US 12,277,171 B2
Video retrieval techniques using video contrastive learning
Xiao Xia Mao, Shanghai (CN); Wei Jun Zheng, Shanghai (CN); Shi Hui Gui, Shanghai (CN); and Xiao Feng Ji, Shanghai (CN)
Assigned to International Business Machines Corporation, Armonk, NY (US)
Filed by INTERNATIONAL BUSINESS MACHINES CORPORATION, Armonk, NY (US)
Filed on Mar. 7, 2023, as Appl. No. 18/179,617.
Prior Publication US 2024/0303272 A1, Sep. 12, 2024
Int. Cl. G06V 20/70 (2022.01); G06F 16/78 (2019.01); G06F 40/30 (2020.01); G06V 10/74 (2022.01); G06V 10/774 (2022.01); G06V 10/82 (2022.01); G06V 30/19 (2022.01)
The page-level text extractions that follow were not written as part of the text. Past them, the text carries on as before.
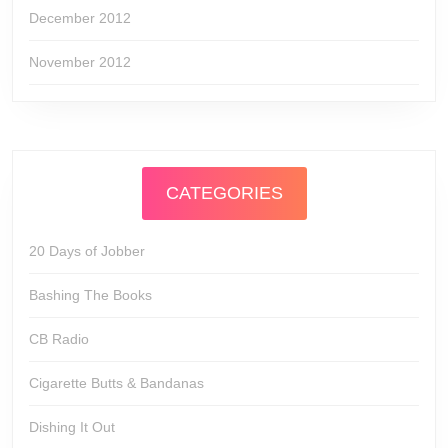
December 2012
November 2012
CATEGORIES
20 Days of Jobber
Bashing The Books
CB Radio
Cigarette Butts & Bandanas
Dishing It Out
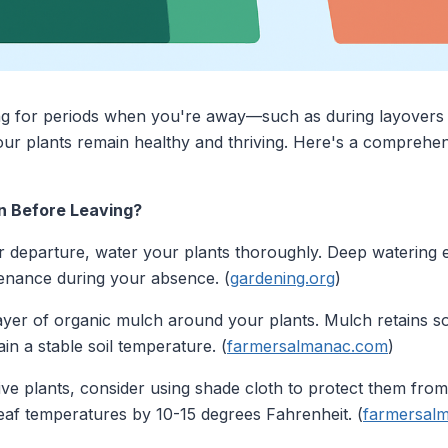
ing for periods when you're away—such as during layovers
ur plants remain healthy and thriving. Here's a comprehen
n Before Leaving?
r departure, water your plants thoroughly. Deep watering 
tenance during your absence. (
gardening.org
)
ayer of organic mulch around your plants. Mulch retains so
in a stable soil temperature. (
farmersalmanac.com
)
ive plants, consider using shade cloth to protect them from
af temperatures by 10-15 degrees Fahrenheit. (
farmersal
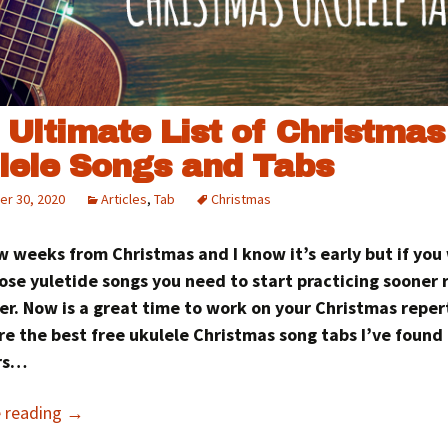
 Ultimate List of Christmas
lele Songs and Tabs
r 30, 2020
Articles
,
Tab
Christmas
ew weeks from Christmas and I know it’s early but if you
ose yuletide songs you need to start practicing sooner 
er. Now is a great time to work on your Christmas reper
e the best free ukulele Christmas song tabs I’ve found
rs…
e reading
→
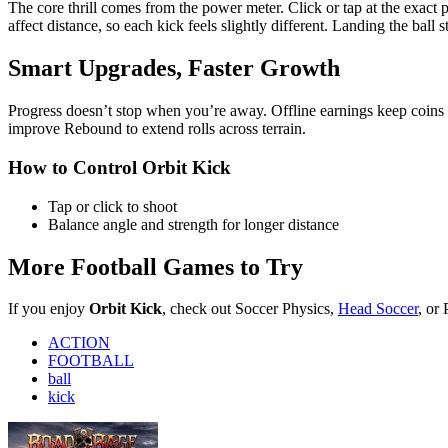
If you enjoy
Orbit Kick
, check out Soccer Physics,
Head Soccer
, or
ACTION
FOOTBALL
ball
kick
Road Rage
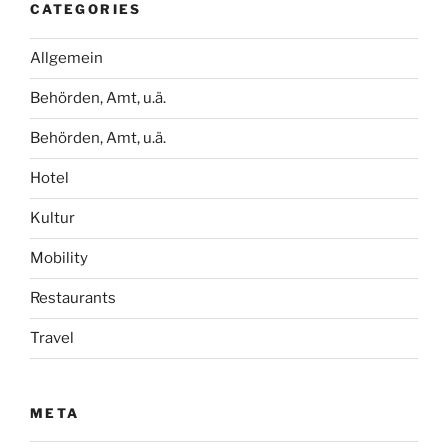
CATEGORIES
Allgemein
Behörden, Amt, u.ä.
Behörden, Amt, u.ä.
Hotel
Kultur
Mobility
Restaurants
Travel
META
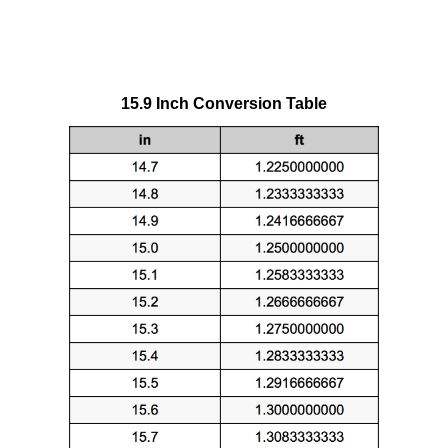
15.9 Inch Conversion Table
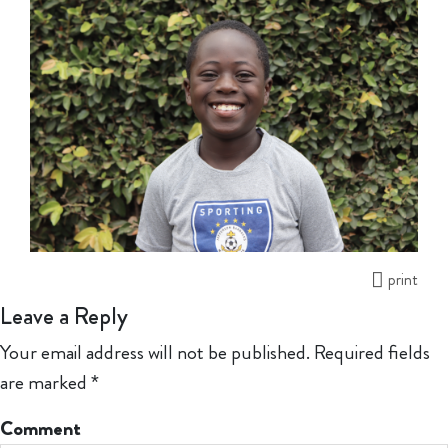
print
Leave a Reply
Your email address will not be published.
Required fields
are marked
*
Comment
CPC G06F 16/78 (2019.01) [G06F 40/30 (2020.01); G06V 10/761 (2022.01); G06V 10/774 (2022.01); G06V 10/82 (2022.01); G06V 20/70 (2022.01); G06V 30/19093 (2022.01)] 20 Claims
OG exemplary drawing
 
1. A method of training a neural network for finding and retrieving queried videos, comprising:
obtaining two video clips from a first dataset and providing the two video clips to two video encoders for training;
providing an output of each of the two video encoders to a cosine similarity calculator;
training a multi-mentor paradigm having at least two mentors by obtaining two textual inputs from a second dataset, wherein a first mentor is provided each textual input to provide a similarity value comparison and a second mentor is provided said two textual inputs to provide a word mover distance (WMD); and
using said output from said multi-mentor paradigm and said encoders, calculate a contrastive loss used to provide contrastive learning of video features for differentiating similarity and dissimilarity of video clips.